WiMax will spur 3G services

Third-generation (3G) mobile communications will soon reach primetime in Asia, and the introduction of WiMax will only serve to fuel the demand, say operators.

SINGAPORE--WiMax will make the market for mobile broadband more competitive and, in turn, help drive the uptake of 3G, says one industry observer.

Speaking at the CommunciAsia conference Tuesday, Don Rae, chief operations advisor of Philippine mobile operator Smart Communications, noted that if challenger operators roll out WiMax services, "it will create more noise in the industry", and push 3G operators to ramp up their services.

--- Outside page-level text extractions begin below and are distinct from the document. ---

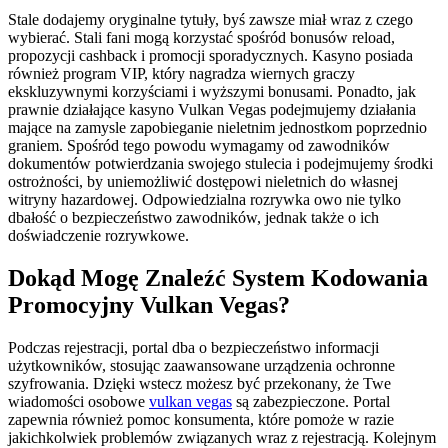
Stale dodajemy oryginalne tytuły, byś zawsze miał wraz z czego
wybierać. Stali fani mogą korzystać spośród bonusów reload,
propozycji cashback i promocji sporadycznych. Kasyno posiada
również program VIP, który nagradza wiernych graczy
ekskluzywnymi korzyściami i wyższymi bonusami. Ponadto, jak
prawnie działające kasyno Vulkan Vegas podejmujemy działania
mające na zamysle zapobieganie nieletnim jednostkom poprzednio
graniem. Spośród tego powodu wymagamy od zawodników
dokumentów potwierdzania swojego stulecia i podejmujemy środki
ostrożności, by uniemożliwić dostępowi nieletnich do własnej
witryny hazardowej. Odpowiedzialna rozrywka owo nie tylko
dbałość o bezpieczeństwo zawodników, jednak także o ich
doświadczenie rozrywkowe.
Dokąd Mogę Znaleźć System Kodowania
Promocyjny Vulkan Vegas?
Podczas rejestracji, portal dba o bezpieczeństwo informacji
użytkowników, stosując zaawansowane urządzenia ochronne
szyfrowania. Dzięki wstecz możesz być przekonany, że Twe
wiadomości osobowe
vulkan vegas
są zabezpieczone. Portal
zapewnia również pomoc konsumenta, które pomoże w razie
jakichkolwiek problemów związanych wraz z rejestracją. Kolejnym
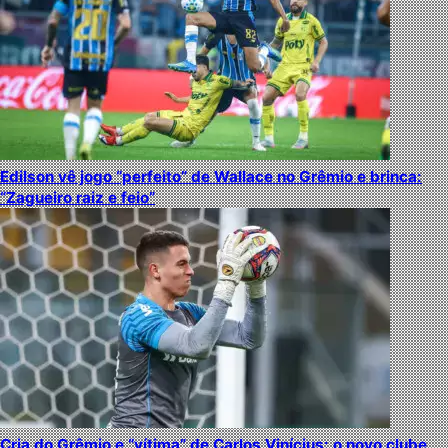
Edilson vê jogo “perfeito” de Wallace no Grêmio e brinca:
“Zagueiro raiz e feio”
Cria do Grêmio e “vítima” de Carlos Vinícius: o novo clube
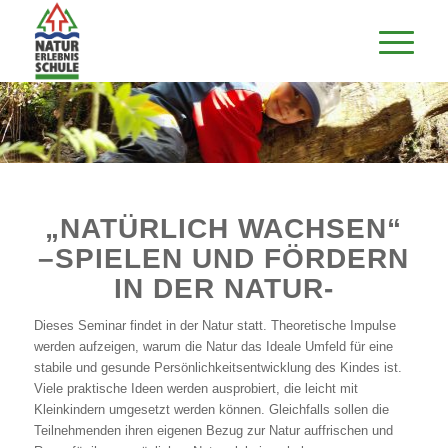
„NATÜRLICH WACHSEN“
–
SPIELEN UND FÖRDERN
IN DER NATUR-
Dieses Seminar findet in der Natur statt. Theoretische Impulse
werden aufzeigen, warum die Natur das Ideale Umfeld für eine
stabile und gesunde Persönlichkeitsentwicklung des Kindes ist.
Viele praktische Ideen werden ausprobiert, die leicht mit
Kleinkindern umgesetzt werden können. Gleichfalls sollen die
Teilnehmenden ihren eigenen Bezug zur Natur auffrischen und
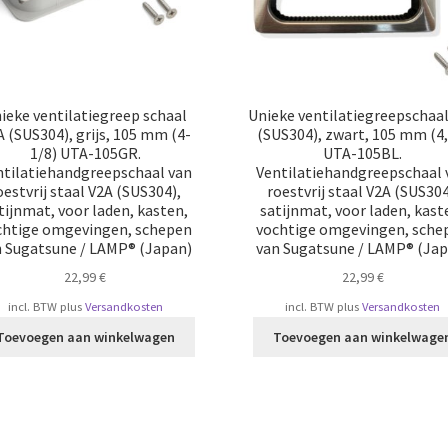
ieke ventilatiegreep schaal
Unieke ventilatiegreepschaa
A (SUS304), grijs, 105 mm (4-
(SUS304), zwart, 105 mm (4,
1/8) UTA-105GR.
UTA-105BL.
ntilatiehandgreepschaal van
Ventilatiehandgreepschaal 
oestvrij staal V2A (SUS304),
roestvrij staal V2A (SUS304
tijnmat, voor laden, kasten,
satijnmat, voor laden, kast
chtige omgevingen, schepen
vochtige omgevingen, sche
n Sugatsune / LAMP® (Japan)
van Sugatsune / LAMP® (Jap
22,99
€
22,99
€
incl. BTW
plus
Versandkosten
incl. BTW
plus
Versandkosten
Toevoegen aan winkelwagen
Toevoegen aan winkelwage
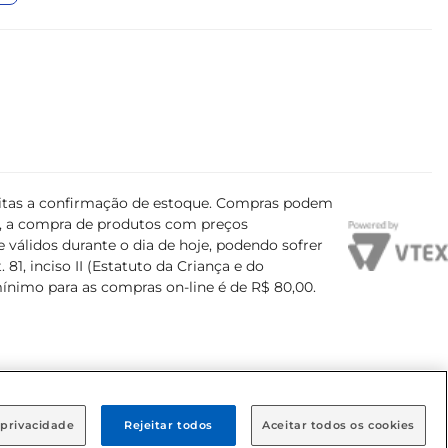
ujeitas a confirmação de estoque. Compras podem
s, a compra de produtos com preços
 válidos durante o dia de hoje, podendo sofrer
81, inciso II (Estatuto da Criança e do
mínimo para as compras on-line é de R$ 80,00.
 privacidade
Rejeitar todos
Aceitar todos os cookies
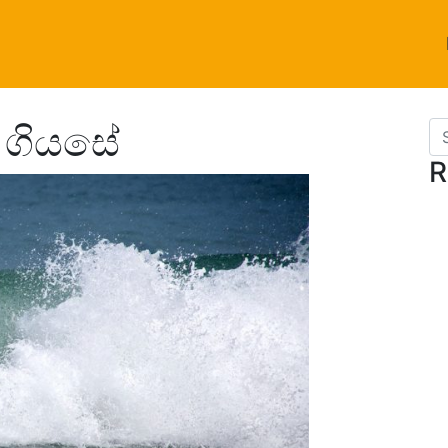
ව ගියසේ
Se
R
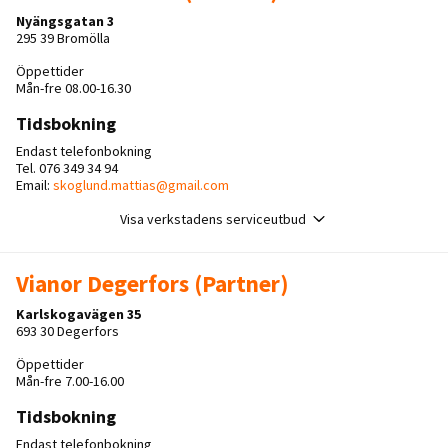
Nyängsgatan 3
295 39 Bromölla
Öppettider
Mån-fre 08.00-16.30
Tidsbokning
Endast telefonbokning
Tel. 076 349 34 94
Email:
skoglund.mattias@gmail.com
Visa verkstadens serviceutbud
Vianor Degerfors (Partner)
Karlskogavägen 35
693 30 Degerfors
Öppettider
Mån-fre 7.00-16.00
Tidsbokning
Endast telefonbokning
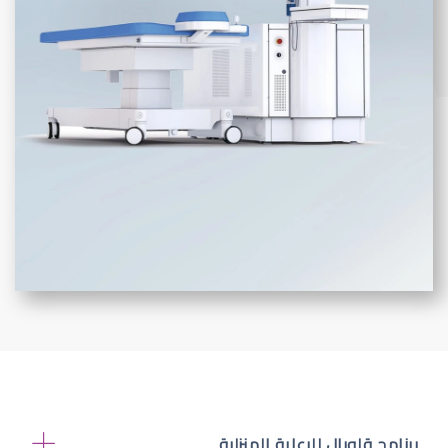
برنامج قلوبال للرعاية المنزلية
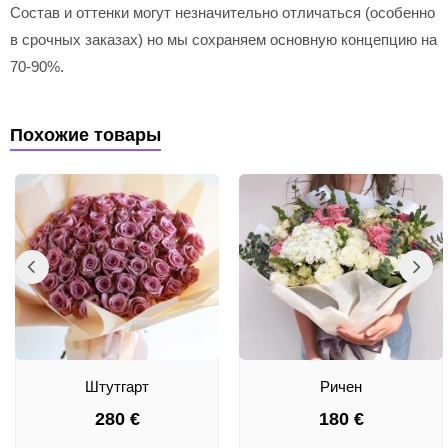
Состав и оттенки могут незначительно отличаться (особенно
в срочных заказах) но мы сохраняем основную концепцию на
70-90%.
Похожие товары
Штутгарт
Ричен
280
€
180
€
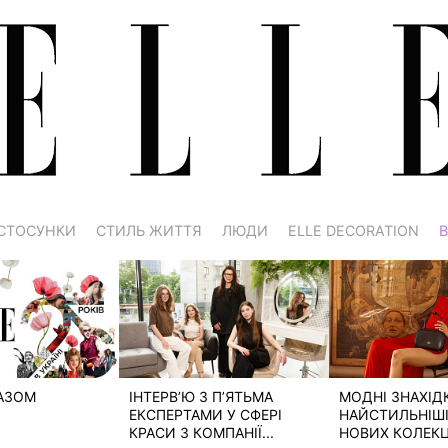
СТОСУНКИ
СТИЛЬ ЖИТТЯ
ЛЮДИ
ELLE DECORATION
В
РАЗОМ
ІНТЕРВ’Ю З П’ЯТЬМА
МОДНІ ЗНАХІД
ЕКСПЕРТАМИ У СФЕРІ
НАЙСТИЛЬНІШІ 
КРАСИ З КОМПАНІЇ...
НОВИХ КОЛЕКЦІ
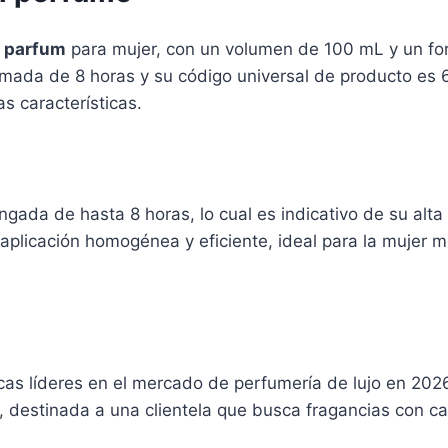
e parfum
para mujer, con un volumen de 100 mL y un for
imada de 8 horas y su código universal de producto es
 características.
ngada de hasta 8 horas, lo cual es indicativo de su alta
a aplicación homogénea y eficiente, ideal para la mujer 
s líderes en el mercado de perfumería de lujo en 2026
 destinada a una clientela que busca fragancias con ca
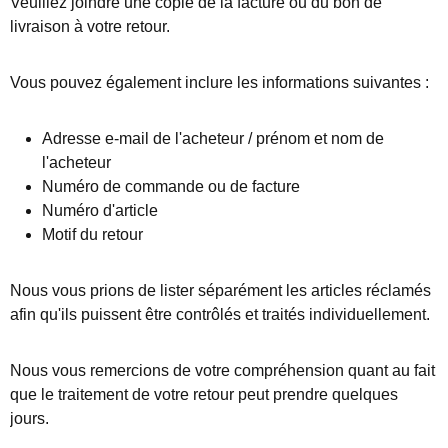
Veuillez joindre une copie de la facture ou du bon de
livraison à votre retour.
Vous pouvez également inclure les informations suivantes :
Adresse e-mail de l'acheteur / prénom et nom de
l'acheteur
Numéro de commande ou de facture
Numéro d'article
Motif du retour
Nous vous prions de lister séparément les articles réclamés
afin qu'ils puissent être contrôlés et traités individuellement.
Nous vous remercions de votre compréhension quant au fait
que le traitement de votre retour peut prendre quelques
jours.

Although Rae thanks Intel for developing the wireless broadband standard, he added that whether WiMax will actually become a viable option for operators to roll out mobile broadband services is another matter.

Dato Abdul Wahid Omar, Group CEO of Telekom Malaysia, said the technology choice boils down to what is required and how much it costs. "We don't really care about the technology as long as it serves our needs at the most affordable costs," said Wahid Omar.

He added that Celcom, the mobile arm of Telekom Malaysia, will not hesitate to roll out WiMax services once they are comfortable with the technology.

Primetime 3G
Momentum for third-generation (3G) mobile servics is picking up, thanks to more affordable handsets.

"3G is about to be primetime business for our part of the world," Rae said. "The arrival of low-cost handsets will drive down the cost of providing the service. As soon as one affordable handset comes along, the rest of the industry will change."

According to Rae, 3G handset sales in the Philippines have reached 1 million and continues to grow.

In Malaysia, the cost of 3G handsets has dropped significantly from an initial price of 3,000 ringgit (US$874) to 500 ringgit (US$145) today, said Wahid Omar.

Noting the fall in price points for other related 3G areas, the senior Telekom Malaysia executive said: "The low cost of 3G base stations, at one-third the price of previous 2G base stations, will help ease the rollout. "However, usually, more base stations are required for 3G rollout because [the base station supports] a smaller coverage area," he added.

Wahid Omar also pointed out another positive sign. "3G revenue trends are also encouraging," he said. Average revenue per subscriber (ARPU) for 3G was nearly 2.5 times higher than the ARPU for 2G last year.

Since the commercial launch of 3G in Malaysia 18 months ago, the total number of 3G subscribers from mobile operators Maxis and Celcom has hit half a million, he added.

In Singapore, the number of 3G subscribers grew from only 96,900 in October 2005 to over 1.1 million in April 2007, according to the country's Infocomm Development Authority.

Georgina Tang is a freelance IT journalist based in Singapore.